Alex Simirenko was a Ukrainian-American sociologist. A member of the Symyrenko family, he was a specialist in American ethnic studies and Soviet sociology.

Biography

Alex Simirenko was born on September 6, 1931 in Kyiv, at the time part of the Soviet Union. He was a member of the prestigious Symyrenko family, a Zaporozhian Cossack family known for its scientific contributions, patronage of Ukrainian culture and support for Ukrainian independence. His father was, a pomologist. Following his father's 1933 arrest by the Soviet government, Alex and his family fled to Kherson; he resettled with his mother in Prague later in the decade. During Ukraine's occupation by Nazi Germany, the family returned to the Symyrenko estate, and Alex's mother worked as a schoolteacher before the family again fled in 1943, residing at a displaced persons camp in Augsburg following the war's end.
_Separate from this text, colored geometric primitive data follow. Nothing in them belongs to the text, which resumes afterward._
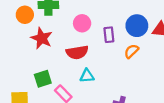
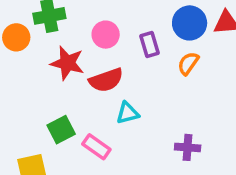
red star: (42, 38) -> (67, 63), moved

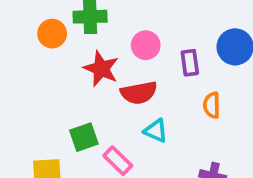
orange semicircle: (188, 63) -> (212, 105), moved, turned -45
cyan triangle: (128, 113) -> (156, 131), turned 30

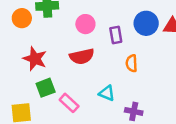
red star: (101, 69) -> (35, 59), moved
cyan triangle: (156, 131) -> (107, 93), moved

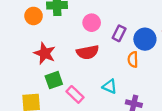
blue circle: (146, 23) -> (145, 39), moved
purple rectangle: (116, 35) -> (119, 33), turned 35

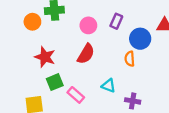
purple rectangle: (119, 33) -> (116, 21), moved
red semicircle: (88, 52) -> (86, 54), turned -45

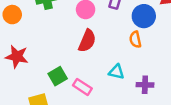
orange circle: (32, 22) -> (12, 15), moved
red star: (45, 57) -> (17, 57), moved

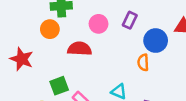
orange circle: (12, 15) -> (50, 29), moved
red semicircle: (87, 41) -> (80, 49), moved, turned -120

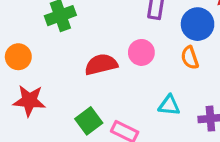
pink circle: (99, 24) -> (141, 52), moved
orange circle: (50, 29) -> (18, 57), moved

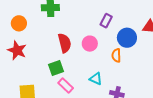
red semicircle: (101, 64) -> (65, 43), turned 72
green square: (89, 121) -> (56, 68), moved

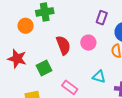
orange circle: (19, 23) -> (26, 26), moved
green square: (56, 68) -> (44, 68), moved

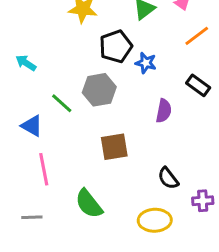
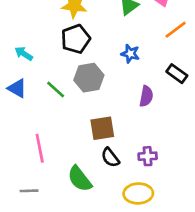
black pentagon: (116, 46) -> (76, 39), moved
blue triangle: (32, 126) -> (17, 88), moved
black semicircle: (168, 178) -> (110, 158), moved
purple cross: (203, 201) -> (148, 156), moved

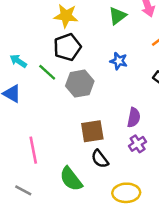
green line: (56, 90) -> (47, 72), moved
purple semicircle: (146, 96) -> (134, 117), moved
purple cross: (148, 156) -> (138, 144), moved, turned -30
gray line: (29, 191) -> (23, 190), turned 30

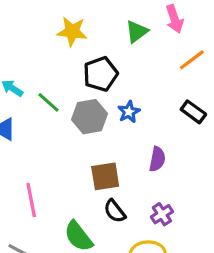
black pentagon: (67, 47) -> (100, 74), moved
blue star: (119, 61) -> (129, 112), moved, turned 30
purple cross: (138, 144) -> (162, 214), moved

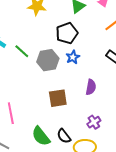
black pentagon: (100, 74) -> (67, 33), moved
black semicircle: (115, 211) -> (64, 136), moved

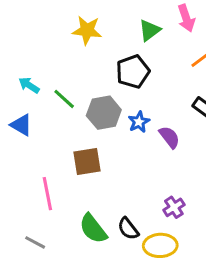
blue star: (73, 57) -> (139, 122), moved
purple semicircle: (91, 87) -> (169, 137), moved, turned -49
brown square: (58, 98) -> (87, 162), moved

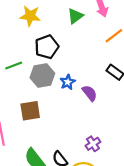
black pentagon: (133, 71) -> (47, 47), moved
green line: (64, 99) -> (14, 66), turned -63

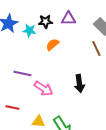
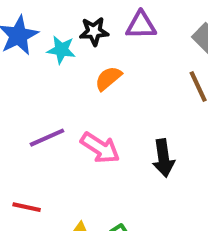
purple line: (22, 74) -> (47, 138), turned -36
pink arrow: (43, 89) -> (100, 148), moved

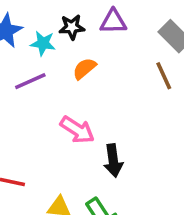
purple line: (47, 138) -> (30, 81), moved
black arrow: (163, 158) -> (113, 160), moved

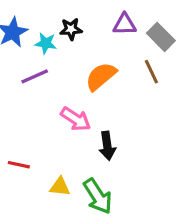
purple triangle: (113, 22) -> (125, 24), moved
orange semicircle: (84, 69) -> (101, 76), moved, size x1.5

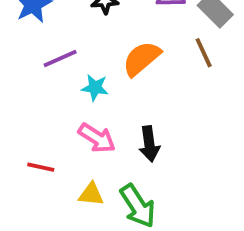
cyan star: (46, 43) -> (95, 88), moved
pink arrow: (76, 119) -> (97, 138), moved

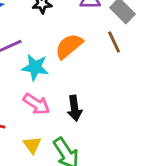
cyan star: (95, 88) -> (35, 67), size x1.4
yellow triangle: (91, 194) -> (32, 145), turned 48

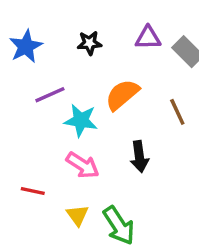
brown line: (114, 42) -> (177, 112), moved
black arrow: (75, 108) -> (139, 157), moved

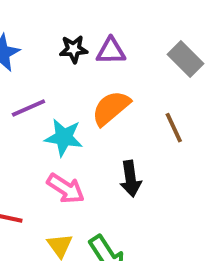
purple triangle: (148, 38) -> (111, 51), moved

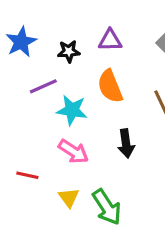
black star: (74, 49) -> (69, 51), moved
orange semicircle: (111, 108) -> (110, 86), turned -72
They migrated to the United States in 1950, arriving in Philadelphia.
In the United States, Simirenko studied at the University of Minnesota at his mother's urging, graduating in 1957 and earning his PhD in 1961. He taught at the University of Nevada from 1960 to 1969 as professor of sociology, as well as California State University, Northridge and Pennsylvania State University. During this time, Simirenko published three books: Pilgrims, Colonists and Frontiersmen: An Ethnic Community in Transition, focusing on the Russian American or Rusyn American community of Minneapolis; Soviet Sociology: Historical Antecedents and Current Appraisals ; and Social Thought in the Soviet Union. Another work, The Professionalization of Soviet Society, was published posthumously in 1982.
As a scholar, Simirenko's research was focused on American ethnic studies and sociology in the Soviet Union. He was a member of the American Sociological Association, the Society for the Study of Social Problems and the Association for the Study of Nationalities, of which he was a founding member. He was a supporter of Ukrainian independence and liberal democracy, though Vernon V. Aspaturian of Pennsylvania State University noted upon his death that Pilgrims, Colonists and Frontiersmen was controversial among the Minneapolis Ukrainian community for its focus on the city's older Slavic community.
Simirenko died on April 27, 1979 in State College, Pennsylvania; Aspaturian credited his time in the displaced persons camp as a cause of his early death, noting that he suffered from "severe bronchial and allergic ailments" from the time he spent at the camp.